Start of DATASET CONTENT

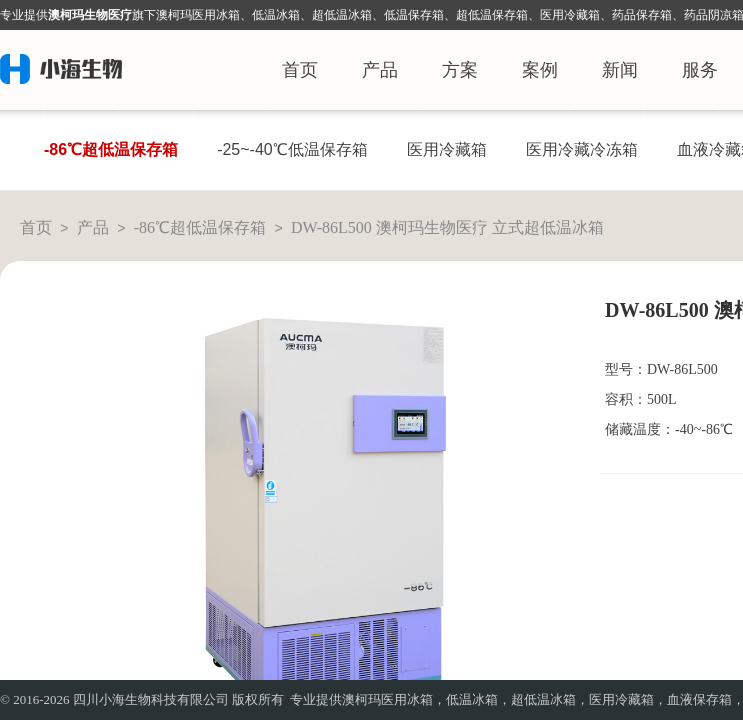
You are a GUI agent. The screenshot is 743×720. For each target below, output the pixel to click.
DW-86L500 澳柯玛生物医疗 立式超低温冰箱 (447, 227)
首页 (300, 70)
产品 (380, 70)
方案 (460, 70)
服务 (700, 70)
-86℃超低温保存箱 (111, 149)
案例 (540, 70)
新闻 (620, 70)
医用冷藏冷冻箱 (582, 149)
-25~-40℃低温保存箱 (292, 149)
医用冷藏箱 (447, 149)
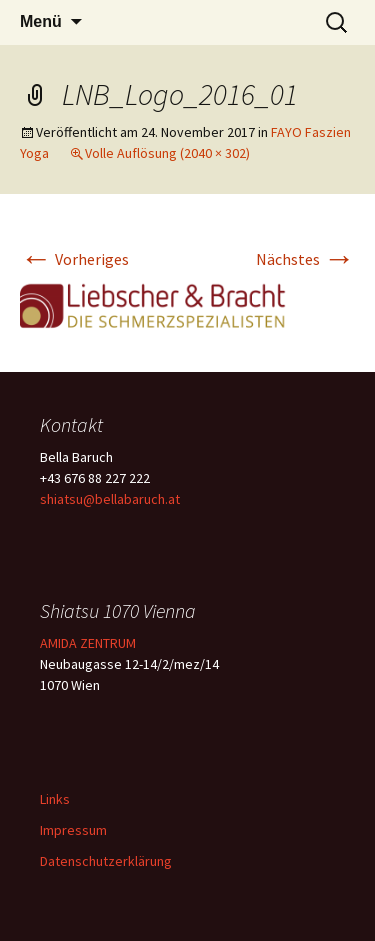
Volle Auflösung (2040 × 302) (167, 153)
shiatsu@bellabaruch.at (110, 499)
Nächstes (305, 259)
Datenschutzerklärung (106, 861)
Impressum (73, 830)
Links (55, 799)
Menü (41, 21)
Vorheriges (74, 259)
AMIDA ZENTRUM (88, 643)
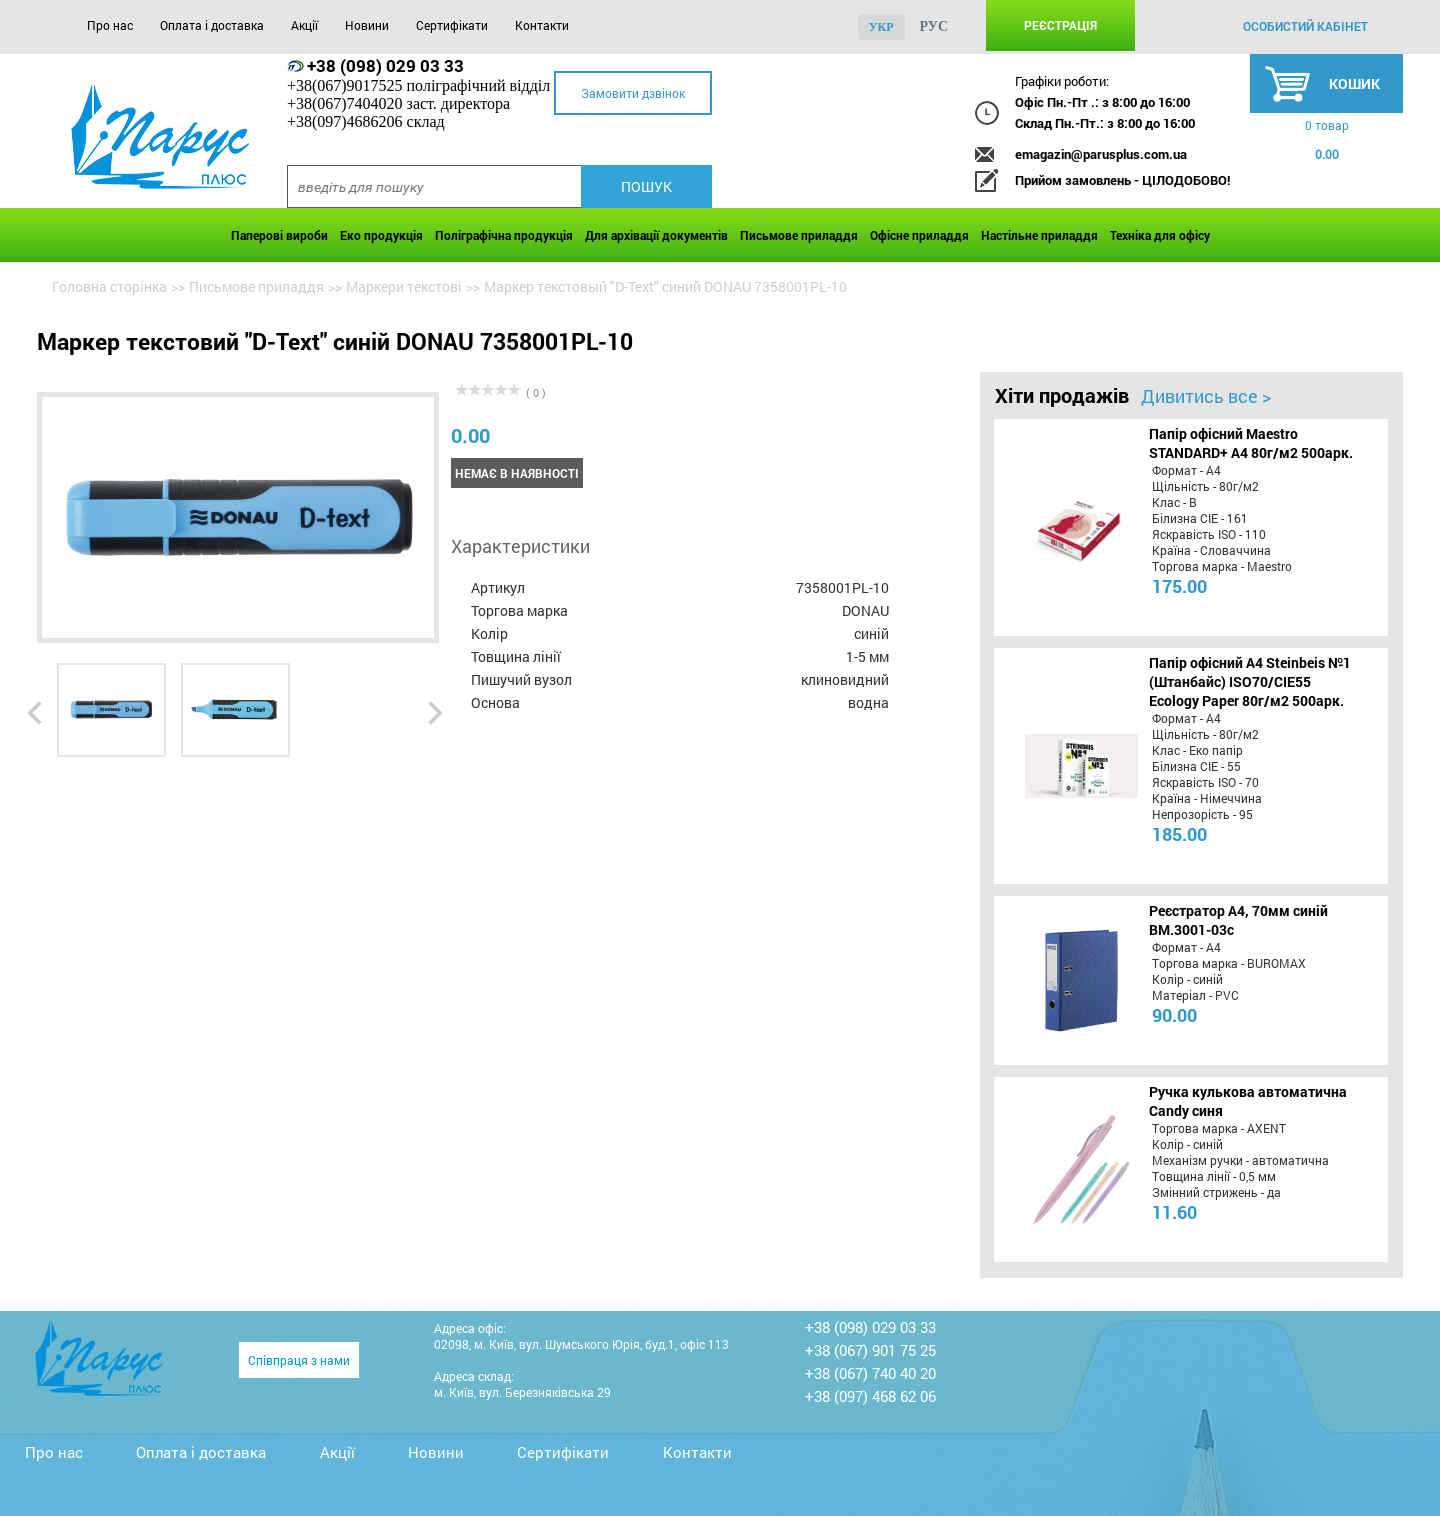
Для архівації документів (656, 235)
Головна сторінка (109, 286)
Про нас (110, 25)
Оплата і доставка (212, 25)
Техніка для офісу (1160, 235)
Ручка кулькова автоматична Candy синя (1248, 1101)
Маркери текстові (404, 286)
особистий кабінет (1305, 26)
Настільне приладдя (1039, 235)
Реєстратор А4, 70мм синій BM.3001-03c (1238, 920)
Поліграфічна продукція (504, 235)
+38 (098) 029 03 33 (385, 65)
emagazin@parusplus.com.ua (1101, 154)
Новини (367, 25)
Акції (304, 25)
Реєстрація (1060, 25)
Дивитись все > (1206, 396)
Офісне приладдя (919, 235)
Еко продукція (381, 235)
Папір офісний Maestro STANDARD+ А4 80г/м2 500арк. (1251, 443)
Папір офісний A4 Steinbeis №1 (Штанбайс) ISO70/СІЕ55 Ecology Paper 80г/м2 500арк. (1250, 681)
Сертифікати (452, 25)
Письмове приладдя (799, 235)
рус (934, 26)
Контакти (542, 25)
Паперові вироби (279, 235)
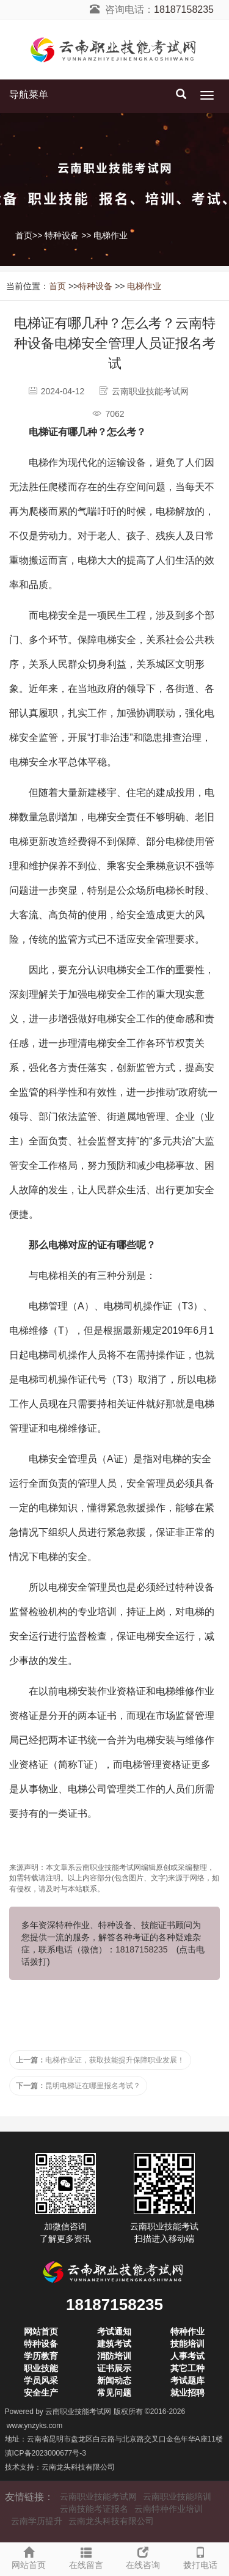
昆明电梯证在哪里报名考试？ (78, 2085)
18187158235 (184, 9)
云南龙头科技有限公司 (78, 2467)
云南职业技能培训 (177, 2496)
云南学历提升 (36, 2521)
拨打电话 (200, 2556)
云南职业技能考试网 (78, 2411)
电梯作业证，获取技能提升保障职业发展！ (100, 2060)
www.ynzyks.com (34, 2425)
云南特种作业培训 (168, 2509)
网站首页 (28, 2556)
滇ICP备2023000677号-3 (45, 2453)
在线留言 (86, 2556)
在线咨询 (143, 2556)
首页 (23, 235)
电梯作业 (110, 235)
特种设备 (62, 235)
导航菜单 (28, 94)
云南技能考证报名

End of DATASET CONTENT

WHAT TO DO
Where does the string "приладдя" appear in the records above? Return every line that holds it.

REPLY TO THE EXERCISE
Настільне приладдя (1039, 235)
Офісне приладдя (919, 235)
Письмове приладдя (799, 235)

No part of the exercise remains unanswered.